[GOAL OF THE EXERCISE] Copy out the lines of the records below, and only those lines, from the one with "DOX je realizován" through the one with "Druck, der hier", exactly as they appear.

[Extracted page text data]
________________________
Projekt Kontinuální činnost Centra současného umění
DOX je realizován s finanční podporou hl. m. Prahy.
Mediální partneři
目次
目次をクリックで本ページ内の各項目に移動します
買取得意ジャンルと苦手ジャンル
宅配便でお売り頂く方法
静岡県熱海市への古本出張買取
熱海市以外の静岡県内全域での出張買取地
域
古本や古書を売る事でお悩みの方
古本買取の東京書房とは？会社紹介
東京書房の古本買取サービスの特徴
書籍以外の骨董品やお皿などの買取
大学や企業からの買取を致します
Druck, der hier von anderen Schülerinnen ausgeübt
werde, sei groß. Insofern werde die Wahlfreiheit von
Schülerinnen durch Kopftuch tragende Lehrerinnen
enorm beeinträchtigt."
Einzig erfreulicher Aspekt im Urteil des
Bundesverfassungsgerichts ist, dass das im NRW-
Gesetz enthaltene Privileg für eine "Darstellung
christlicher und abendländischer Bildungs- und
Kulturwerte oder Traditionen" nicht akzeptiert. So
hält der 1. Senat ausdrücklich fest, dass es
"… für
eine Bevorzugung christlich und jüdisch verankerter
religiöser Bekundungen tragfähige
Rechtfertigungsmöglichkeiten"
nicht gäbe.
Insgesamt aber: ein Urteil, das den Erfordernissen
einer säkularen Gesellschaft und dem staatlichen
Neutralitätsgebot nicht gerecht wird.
________________________
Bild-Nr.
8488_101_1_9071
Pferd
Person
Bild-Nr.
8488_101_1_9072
________________________
[EXERCISE SOLUTION]
DOX je realizován s finanční podporou hl. m. Prahy.
Mediální partneři
目次
目次をクリックで本ページ内の各項目に移動します
買取得意ジャンルと苦手ジャンル
宅配便でお売り頂く方法
静岡県熱海市への古本出張買取
熱海市以外の静岡県内全域での出張買取地
域
古本や古書を売る事でお悩みの方
古本買取の東京書房とは？会社紹介
東京書房の古本買取サービスの特徴
書籍以外の骨董品やお皿などの買取
大学や企業からの買取を致します
Druck, der hier von anderen Schülerinnen ausgeübt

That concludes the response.